This essay maps two movements of a parcel of land at distinct temporal moments in India’s development history. The first was the independent Indian state’s land reform policy, known as “land to the tiller,” that redistributed surplus private land to landless tillers in villages. The second was the movement of tenancy lands from the tiller towards “public purpose” infrastructure projects and into the hands of the Indian state. The first movement, which took place in the 1950s, vested landless tillers with inalienable rights that then came to be extinguished by the doctrine of eminent domain in the early 2000s. In this essay, I follow Sanjay, who bears documentary proof of his inalienable rights to the land and was on a quest to make legible his contested claim. I show how the lack of knowledge of administrative procedural time, coupled with the proliferation of documents and procedures around a particular parcel of land, reveals emancipatory/regulatory tendencies within bureaucracies and how documents scaffold (or fail to scaffold) ownership. Although it is an uphill task to make a claim on land, there exist numerous administrative and judicial pathways for redressing grievances. These pathways open out multiple fronts for negotiation between state agencies and affected families.
“Hello Madam,” a voice cracked on the telephone. “Can you translate the Court judgment?”
“The Mumbai High Court has dismissed your petition,” I said.
Sanjay asked why.
“Delay and laches,” the judgment stated.
The judicial verdict asked why, if Sanjay had suspected any wrongdoing, had he waited so long to approach the local administration?
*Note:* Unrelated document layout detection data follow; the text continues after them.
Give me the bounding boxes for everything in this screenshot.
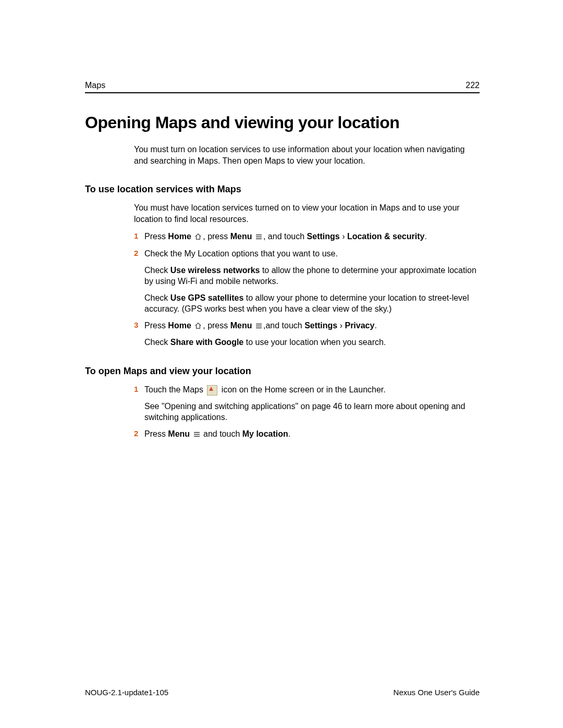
s2-step1-para2: See "Opening and switching applications"… <box>144 401 480 423</box>
step-number: 3 <box>134 320 138 330</box>
section2-step2: 2 Press Menu and touch My location. <box>134 428 480 440</box>
header-section: Maps <box>85 81 105 90</box>
section-heading-open-maps: To open Maps and view your location <box>85 366 480 377</box>
step2-line1: Check the My Location options that you w… <box>144 248 480 260</box>
menu-icon <box>255 231 262 243</box>
s2-step1-line1: Touch the Maps icon on the Home screen o… <box>144 384 480 396</box>
section-heading-location-services: To use location services with Maps <box>85 184 480 195</box>
section1-lead: You must have location services turned o… <box>134 202 480 225</box>
section1-step3: 3 Press Home , press Menu ,and touch Set… <box>134 320 480 348</box>
step1-line: Press Home , press Menu , and touch Sett… <box>144 231 480 243</box>
menu-icon <box>255 320 262 332</box>
page-header: Maps 222 <box>85 81 480 93</box>
section2-step1: 1 Touch the Maps icon on the Home screen… <box>134 384 480 423</box>
footer-guide-title: Nexus One User's Guide <box>394 688 480 697</box>
maps-app-icon <box>207 385 217 396</box>
step-number: 1 <box>134 384 138 394</box>
section1-step1: 1 Press Home , press Menu , and touch Se… <box>134 231 480 243</box>
step-number: 2 <box>134 428 138 439</box>
step3-line1: Press Home , press Menu ,and touch Setti… <box>144 320 480 332</box>
footer-doc-id: NOUG-2.1-update1-105 <box>85 688 168 697</box>
step-number: 1 <box>134 231 138 241</box>
page-footer: NOUG-2.1-update1-105 Nexus One User's Gu… <box>85 688 480 697</box>
step-number: 2 <box>134 248 138 258</box>
menu-icon <box>193 429 200 440</box>
section1-step2: 2 Check the My Location options that you… <box>134 248 480 315</box>
section-body-open-maps: 1 Touch the Maps icon on the Home screen… <box>134 384 480 440</box>
header-page-number: 222 <box>466 81 480 90</box>
section-body-location-services: You must have location services turned o… <box>134 202 480 348</box>
step2-para2: Check Use wireless networks to allow the… <box>144 265 480 287</box>
page-title: Opening Maps and viewing your location <box>85 113 480 132</box>
s2-step2-line: Press Menu and touch My location. <box>144 428 480 440</box>
step2-para3: Check Use GPS satellites to allow your p… <box>144 292 480 315</box>
intro-paragraph: You must turn on location services to us… <box>134 144 480 166</box>
home-icon <box>194 231 202 243</box>
home-icon <box>194 320 202 332</box>
step3-para2: Check Share with Google to use your loca… <box>144 337 480 348</box>
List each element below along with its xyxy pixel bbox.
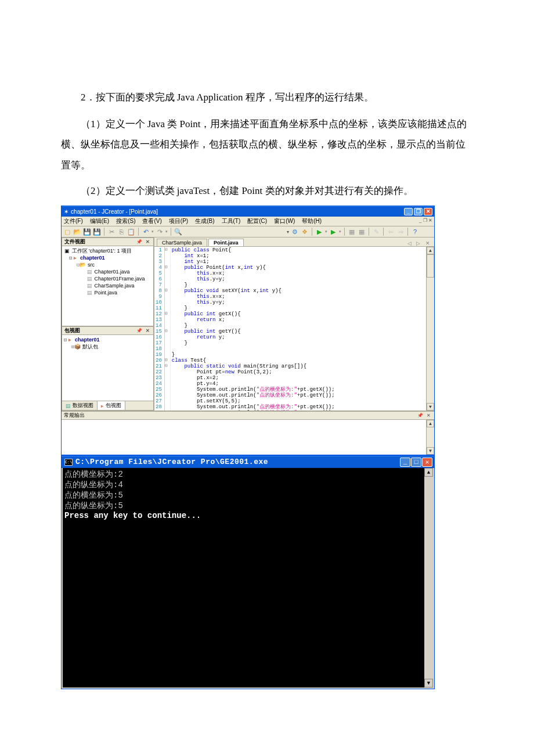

He was a young adult; his father was alive, and neither of them had raised any objection when the alleged mutation on the land record occurred. Sanjay’s writ petition explained that the provincial government had issued a paauti (payment receipt) to Madho, Sanjay’s great-grandfather, in 1957, recognizing him as a protected tenant.1 During land acquisition in the 1990s, Madho’s nephew had transferred the title and became the owner of the land. Sanjay’s writ petition argued that due to local administrators’ non-compliance of clause 32G2 and 32M3 of the Bombay Tenancy and Agricultural Lands Act (BTAL) 1948 ,4 the transfer of title initiated by the nephew amounted to interference. The judicial bench, however, insisted that due to Sanjay’s delay, the transfer could not now be seen as a case of interference. When we met again, Sanjay asked, “Does this paauti not mean anything?”
Historically, the paauti was the provincial government’s effort to address the deepening crisis in agricultural productivity, stemming from the indebtedness of tenant tillers like Madho. In the present, the activist and lawyer were confident that the paauti was legally significant to protect Sanjay’s claim in perpetuity because it legally identified Madho as a protected tenant and drew its authority from the stringent provisions of the BTAL (1948). The judicial bench verdict, however, reiterated the words of the local land acquisition officer, citing “delay” in administrative procedural time.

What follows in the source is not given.